Methods Palliative care patients commenced on HPN were identified. Medical notes, computer records and the HPN database were accessed to identify patient demographics, primary diagnosis and aetiology of intestinal failure, blood test results potentially associated with prognosis (eGFR, albumin (not employed as a marker of malnutrition), CRP, Hb), presence of ascites prior to starting HPN, and total number of nights on HPN. By dichotomising the blood results into CKD stage 3 or worse (eGFR <60), albumin ≤30, CRP >50, Hb <10, we were able to derive Kaplan-Meier survival plots to identify statistical significance associated with survival.

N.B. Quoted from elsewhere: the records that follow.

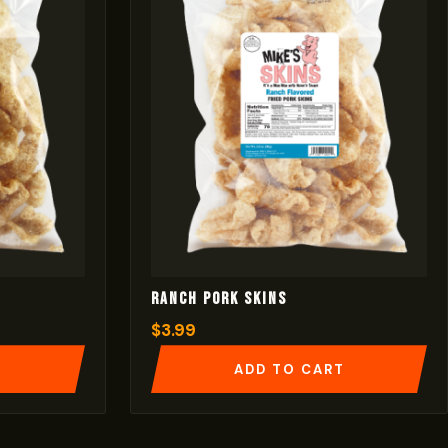
Ranch Pork Skins
$
3.99
T
ADD TO CART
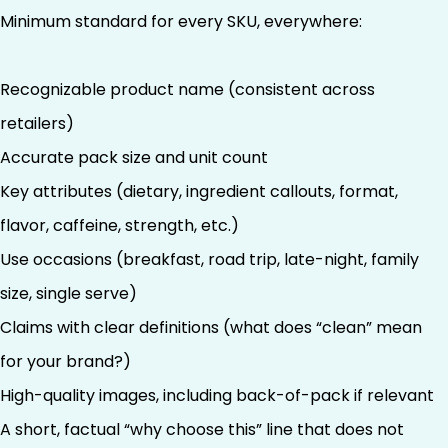
Minimum standard for every SKU, everywhere:
Recognizable product name (consistent across
retailers)
Accurate pack size and unit count
Key attributes (dietary, ingredient callouts, format,
flavor, caffeine, strength, etc.)
Use occasions (breakfast, road trip, late-night, family
size, single serve)
Claims with clear definitions (what does “clean” mean
for your brand?)
High-quality images, including back-of-pack if relevant
A short, factual “why choose this” line that does not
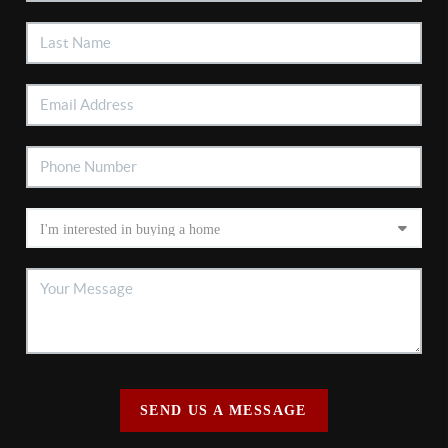
SEND US A MESSAGE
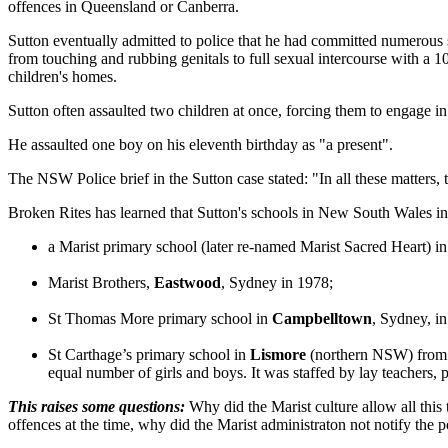
offences in Queensland or Canberra.
Sutton eventually admitted to police that he had committed numerous 
from touching and rubbing genitals to full sexual intercourse with a 1
children's homes.
Sutton often assaulted two children at once, forcing them to engage in
He assaulted one boy on his eleventh birthday as "a present".
The NSW Police brief in the Sutton case stated: "In all these matters,
Broken Rites has learned that Sutton's schools in New South Wales in
a Marist primary school (later re-named Marist Sacred Heart) i
Marist Brothers,
Eastwood
, Sydney in 1978;
St Thomas More primary school in
Campbelltown
, Sydney, i
St Carthage’s primary school in
Lismore
(northern NSW) from e
equal number of girls and boys. It was staffed by lay teachers,
This raises some questions:
Why did the Marist culture allow all this
offences at the time, why did the Marist administraton not notify the p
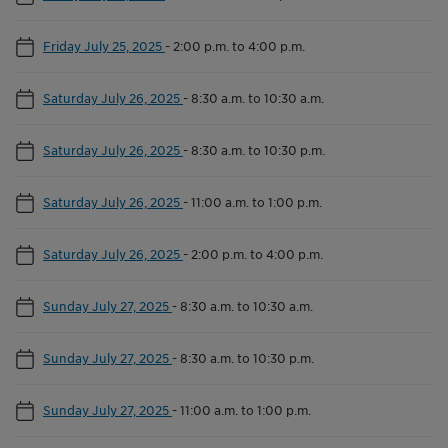
Friday July 25, 2025
-
2:00 p.m. to 4:00 p.m.
Saturday July 26, 2025
-
8:30 a.m. to 10:30 a.m.
Saturday July 26, 2025
-
8:30 a.m. to 10:30 p.m.
Saturday July 26, 2025
-
11:00 a.m. to 1:00 p.m.
Saturday July 26, 2025
-
2:00 p.m. to 4:00 p.m.
Sunday July 27, 2025
-
8:30 a.m. to 10:30 a.m.
Sunday July 27, 2025
-
8:30 a.m. to 10:30 p.m.
Sunday July 27, 2025
-
11:00 a.m. to 1:00 p.m.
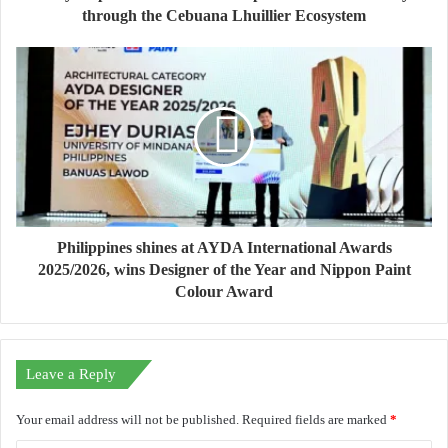
through the Cebuana Lhuillier Ecosystem
Philippines shines at AYDA International Awards
2025/2026, wins Designer of the Year and Nippon Paint
Colour Award
Leave a Reply
Your email address will not be published.
Required fields are marked
*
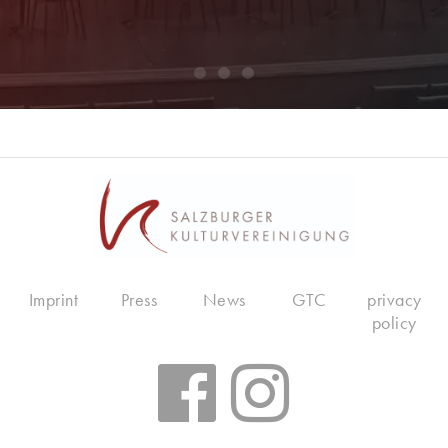
Imprint
Press
News
GTC
privacy
policy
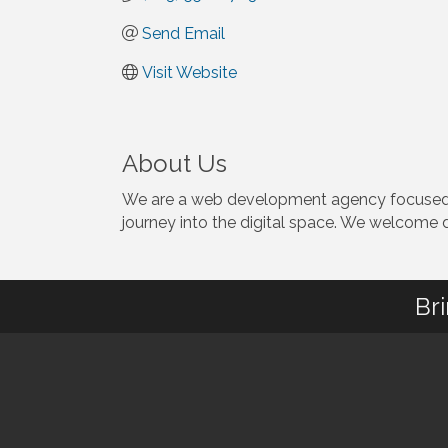
Send Email
Visit Website
About Us
We are a web development agency focused on
journey into the digital space. We welcome d
Br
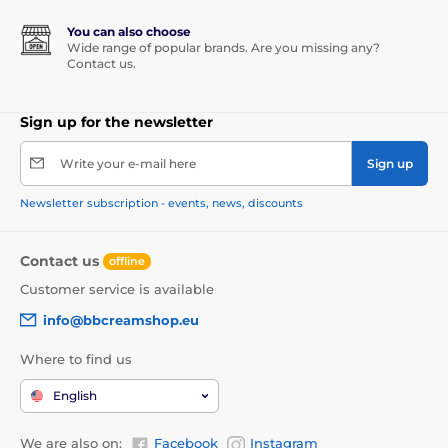
You can also choose
Wide range of popular brands. Are you missing any?
Contact us.
Sign up for the newsletter
Write your e-mail here
Sign up
Newsletter subscription - events, news, discounts
Contact us
offline
Customer service is available
info@bbcreamshop.eu
Where to find us
English
We are also on:
Facebook
Instagram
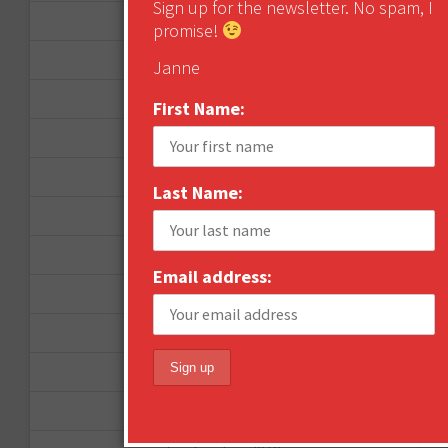
Sign up for the newsletter. No spam, I
September 2012
promise!
June 2012
Janne
December 2011
First Name:
October 2011
August 2011
Last Name:
July 2011
June 2011
Email address:
May 2011
April 2011
March 2011
February 2011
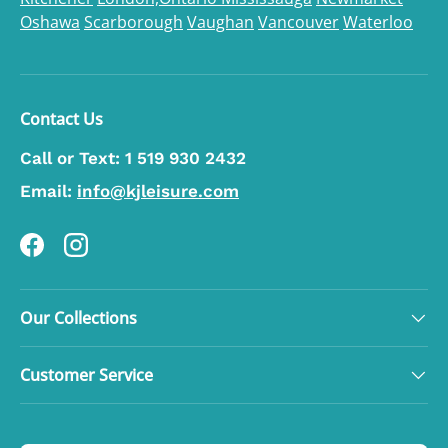
Oshawa
Scarborough
Vaughan
Vancouver
Waterloo
Contact Us
Call or Text:
1 519 930 2432
Email:
info@kjleisure.com
Facebook
Instagram
Our Collections
Customer Service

Results From the HPN database of 111 patients, 20 (18%) were identified as palliative. Six were male (30%), and the median age (interquartile range (IQR)) was 56.4 (51.5–66.8) years; range 25.2–81.6. Between 2000 and 2006 four patients commenced palliative HPN, while 2007–2013 there were 16. At the time of data collection 80% (16/20) had died. The median number (IQR) of nights spent on HPN was 85 (19–352). The most common indication for HPN (aetiology of intestinal failure) was gastro-intestinal obstruction (n = 13, 65%) and short bowel syndrome following palliative surgical resection (n = 4, 20%).
The median (IQR) eGFR was 90 (53.5–90), with eGFR <60 n = 4, median (IQR) albumin 30 (24.5–35); low albumin ≤30, n = 10.; median Hb 10.4 (9.3–10.9);, Hb <10 n = 7; median (IQR) CRP 10.5 (3.8–89.3), high CRP >50 n = 4. Of the 14 available case notes reviewed, there was evidence of ascites prior to starting HPN in 35.7% (5/14).
Kaplan-Meier survival plots identified a statistically significant shorter prognosis on HPN if the presenting albumin was ≤30 p = 0.016, median 66 (5–115) days, and similarly if the CRP >50 p = 0.04, median (IQR) 98 (56–122). No significance was found with low Hb, CKD stage 3 or worse or presence of ascites when compared with prognosis by Kaplan-Meier survival plots.
Conclusion We conclude that a low albumin (not a marker of malnutrition) and high CRP may help to predict those who are likely to survive less long on palliative HPN. When examining median days this appears most pertinent with a low albumin. There does not appear to be any significant association between ‘presence of ascites’, a low Hb or a low eGFR and survival time on HPN. While this study does not examine quality of life, the use of albumin and CRP may help direct whether HPN may be of benefit in the palliative setting.
Disclosure of Interest None Declared.